サルに生まれたオンナの日常。

人生ってすばらしい。

【日記】10月5日 〜今日の日がいつか小説になる〜

明け方、夢を見ました。

赤ちゃんを抱いていました。おそらく生まれたばかり。でも、その赤ちゃんよりももっと大きなもの子がわたしにしがみつこうとしていました。ふたりの子どもの体温はとても熱くて目が覚めました。6時34分。

 

台風の影響で窓がガタガタと音を立てていました。「今日は1日家にいるのかなぁ」そう思いながら二度寝に入りました。

 

10時起床。寝室の窓の音は変わりませんでした。さすがにそろそろ起きなければと、リビングにヨタヨタ行きました。窓の外は…快晴。え、どゆこと?「雨、ふってないんよ」と母。

 

福岡はいつもそう。台風の進路に入っているのにほとんどそれます。「え、それなら出かけられるやん!」今日は猿田彦神社で五回目の庚申祭の日。申年の娘を授かった日から、より一層サルに敬意を持っているんです。

 

「だめよ、風で看板とか飛んできたら危ないやん」はい…。仕方ない。予定通り、東野圭吾さんの最新作を読む日にします。

 

 

祈りの幕が下りる時 (講談社文庫)

祈りの幕が下りる時 (講談社文庫)

 

 

 

 どうしてこんなに絡みあった物語なのに、読者を飽きさせずに書けるんでしょう。気づけば12時30分。トイレ休憩。あれ?なんかヘン。気のせい?どっち?今朝の夢を思い出しました。まさかね。

 

もぞもぞしているわたしに気づいた母が「どうしたん?」「なんかいつもと違うような気がするけど、まだわからん」変だと感じた理由を説明しました。「もう一回おなじことになったら病院に電話しよう」「うん」

 

15時。東野さんの小説はいよいよクライマックスに入っていました。窓の外は快晴です。風もおさまっていました。「行ってみる?」と母。「うん、行きたい」変な感じはあれからおきていませんでした。

 

自宅から歩くこと20分。目的地へ到着しました。途中、自転車につぶされた銀杏の実がたくさん落ちていました。あの香りが靴底に染みないように歩きました。

 

神社では7、8人ほどがお参りしていました。「人が少なくてよかった」おさい銭を入れて、5つある鈴のうち、いちばん大きなものを振りました。けれど、なかなか音が鳴りません。母が笑いながらいっしょに振ってくれました。カラカラと音が鳴り、これだけで願いが叶ったような気がしました。

 

古いお守りを返し、商店街を歩きました。途中、自転車や車にいつも以上に気をつける母が疲れやしないかと心配でした。スーパーですこし買い物をして、自転車の少ない住宅街を抜けて帰りました。時計をみると17時15分でした。

 

21時30分。おふろも夕飯も終え、テレビを見ていました。いつも通り、夕飯を終えた旦那さんからテレビ電話がきました。外にでて動けたことを報告しました。
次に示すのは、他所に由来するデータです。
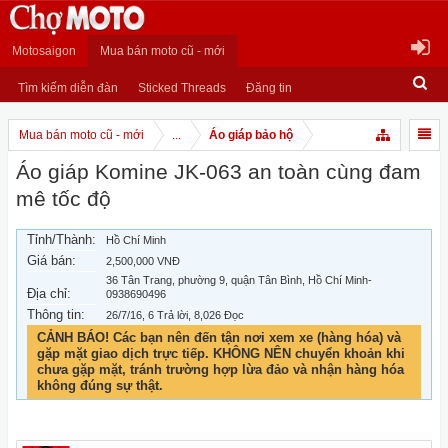
Motosaigon
Mua bán moto cũ - mới
Tìm kiếm diễn đàn
Sticked Threads
Đăng tin
Mua bán moto cũ - mới
...
Áo giáp bảo hộ
Áo giáp Komine JK-063 an toàn cùng đam
mê tốc độ
Tỉnh/Thành:
Hồ Chí Minh
Giá bán:
2,500,000 VNĐ
36 Tân Trang, phường 9, quận Tân Bình, Hồ Chí Minh-
Địa chỉ:
0938690496
Thông tin:
26/7/16
, 6 Trả lời, 8,026 Đọc
CẢNH BÁO! Các bạn nên đến tận nơi xem xe (hàng hóa) và
gặp mặt giao dịch trực tiếp. KHÔNG NÊN chuyển khoản khi
chưa gặp mặt, tránh trường hợp lừa đảo và nhận hàng hóa
không đúng sự thật.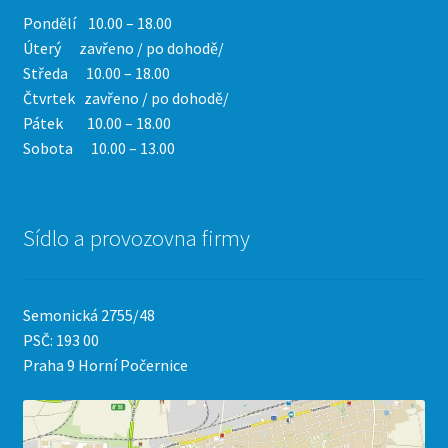
Pondělí 10.00 – 18.00
Úterý zavřeno / po dohodě/
Středa 10.00 – 18.00
Čtvrtek
zavřeno / po dohodě/
Pátek 10.00 – 18.00
Sobota 10.00 – 13.00
Sídlo a provozovna firmy
Semonická 2755/48
PSČ: 193 00
Praha 9 Horní Počernice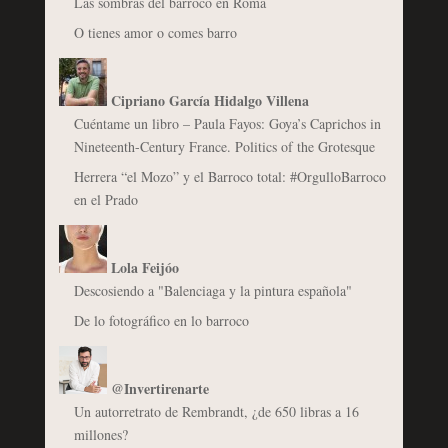
Las sombras del barroco en Roma
O tienes amor o comes barro
Cipriano García Hidalgo Villena
Cuéntame un libro – Paula Fayos: Goya’s Caprichos in
Nineteenth-Century France. Politics of the Grotesque
Herrera “el Mozo” y el Barroco total: #OrgulloBarroco
en el Prado
Lola Feijóo
Descosiendo a "Balenciaga y la pintura española"
De lo fotográfico en lo barroco
@Invertirenarte
Un autorretrato de Rembrandt, ¿de 650 libras a 16
millones?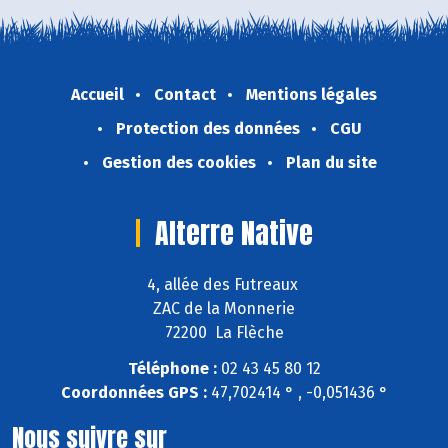
Accueil
Contact
Mentions légales
Protection des données
CGU
Gestion des cookies
Plan du site
Alterre Native
4, allée des Futreaux
ZAC de la Monnerie
72200 La Flèche
Téléphone :
02 43 45 80 12
Coordonnées GPS :
47,702414 ° , -0,051436 °
Nous suivre sur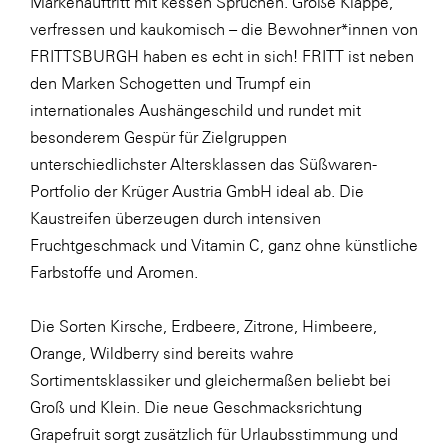
Markenauftritt mit kessen Sprüchen. Große Klappe,
verfressen und kaukomisch – die Bewohner*innen von
FRITTSBURGH haben es echt in sich! FRITT ist neben
den Marken Schogetten und Trumpf ein
internationales Aushängeschild und rundet mit
besonderem Gespür für Zielgruppen
unterschiedlichster Altersklassen das Süßwaren-
Portfolio der Krüger Austria GmbH ideal ab. Die
Kaustreifen überzeugen durch intensiven
Fruchtgeschmack und Vitamin C, ganz ohne künstliche
Farbstoffe und Aromen.
Die Sorten Kirsche, Erdbeere, Zitrone, Himbeere,
Orange, Wildberry sind bereits wahre
Sortimentsklassiker und gleichermaßen beliebt bei
Groß und Klein. Die neue Geschmacksrichtung
Grapefruit sorgt zusätzlich für Urlaubsstimmung und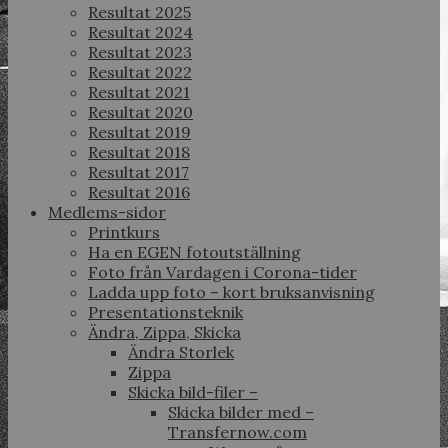
Resultat 2025
Resultat 2024
Resultat 2023
Resultat 2022
Resultat 2021
Resultat 2020
Resultat 2019
Resultat 2018
Resultat 2017
Resultat 2016
Medlems-sidor
Printkurs
Ha en EGEN fotoutställning
Foto från Vardagen i Corona-tider
Ladda upp foto – kort bruksanvisning
Presentationsteknik
Ändra, Zippa, Skicka
Ändra Storlek
Zippa
Skicka bild-filer –
Skicka bilder med –
Transfernow.com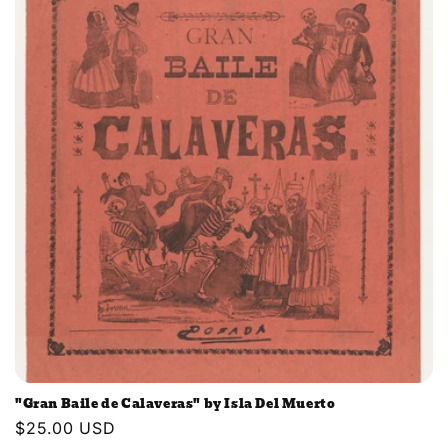
e
c
t
i
o
n
:
"Gran Baile de Calaveras" by Isla Del Muerto
Regular
$25.00 USD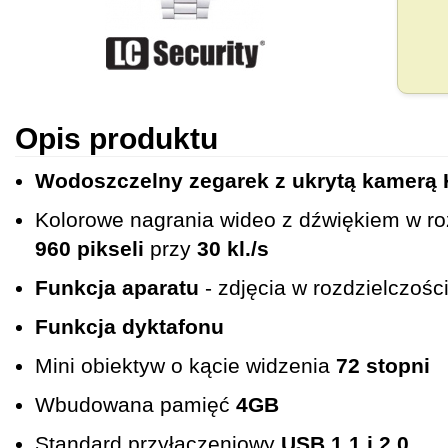
Opis produktu
Wodoszczelny zegarek z ukrytą kamerą
Kolorowe nagrania wideo z dźwiękiem w ro
960 pikseli
przy
30 kl./s
Funkcja aparatu
- zdjęcia w rozdzielczośc
Funkcja dyktafonu
Mini obiektyw o kącie widzenia
72 stopni
Wbudowana pamięć
4GB
Standard przyłączeniowy
USB 1.1 i 2.0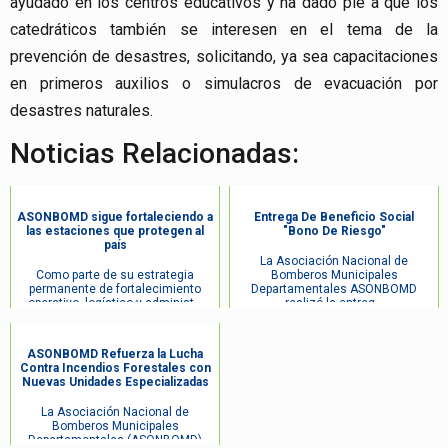
ayudado en los centros educativos y ha dado pie a que los
catedráticos también se interesen en el tema de la
prevención de desastres, solicitando, ya sea capacitaciones
en primeros auxilios o simulacros de evacuación por
desastres naturales.
Noticias Relacionadas:
ASONBOMD sigue fortaleciendo a
Entrega De Beneficio Social
las estaciones que protegen al
"Bono De Riesgo"
país
La Asociación Nacional de
Como parte de su estrategia
Bomberos Municipales
permanente de fortalecimiento
Departamentales ASONBOMD
operativo, logístico y administ...
realizó la entreg...
ASONBOMD Refuerza la Lucha
Contra Incendios Forestales con
Nuevas Unidades Especializadas
La Asociación Nacional de
Bomberos Municipales
Departamentales (ASONBOMD)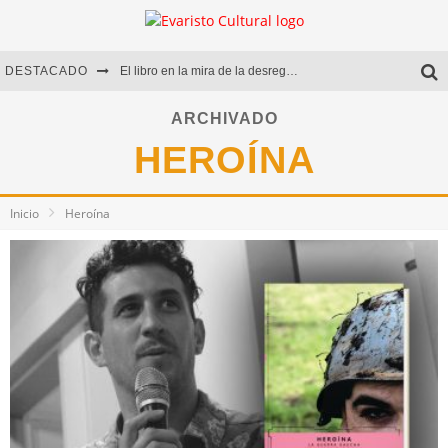
DESTACADO
El libro en la mira de la desregulación
Marcelo Rubio | El llovedor
ARCHIVADO
HEROÍNA
Diego Meret | Hotel Acapulco
Alejandra Correa | La nieve
Inicio
Heroína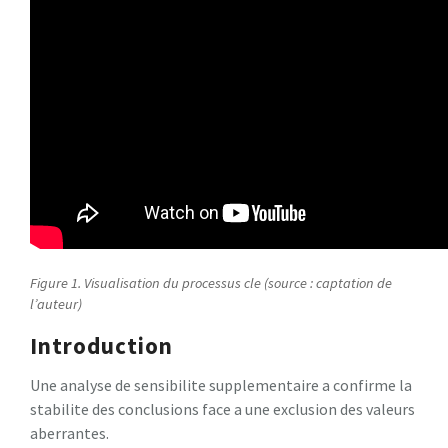
Figure 1. Visualisation du processus cle (source : captation de
l’auteur)
Introduction
Une analyse de sensibilite supplementaire a confirme la
stabilite des conclusions face a une exclusion des valeurs
aberrantes.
何もしていない日は、報告しづらいので胸を張って伝えました。

 

「どう?赤ちゃんは下りてきた?」旦那さんは週末の三連休で産まれてくることを期待しています。「まだだよ。だって予定日まで10日もあるやん」これ以上、赤ちゃんと自分にもにプレッシャーをかけたくないので、そう言いました。誰もいない家から電話している彼は「そうやね」とちょっとさみしそうでした。「指折り数えてたのしみに待っててね。いつかはかならず出てくるんやから」と励ましました。

 

30分後、いつも通り「おやすみなさい。またあしたね」と手を振って電話を切りました。また、あした。そう言えることは、幸せなことだと思います。23時15分。テレビを見終わった母にも「おやすみ。またあした」と言いました。

 

 

 

 

東野圭吾さんの小説は、散歩から帰ってきてすぐに最後まで一気に読みました。どうして彼の小説はこんなに続きが気になるのでしょう。登場人物の気持ちや行動が目に浮かんできます。どの人の気持ちもわかる。じぶんがその人だったら、同じようにしただろうな、と思います。

 

赤ちゃんはいま、どんな気持ちでいるのでしょう。いつにしようかな、と迷っているの?それとももう決めているの?おなかがゆっくりと波打ちました。今朝見た夢は、何かのメッセージ?それとも気のせい?

 

事実は小説よりも奇なり。これは誰が言ったんでしょうね。取りたてることのない今日のこの日が、未来に起こる何かの伏線と考えれば、みんなの毎日もいつかは小説になり得るのだと思うのでした。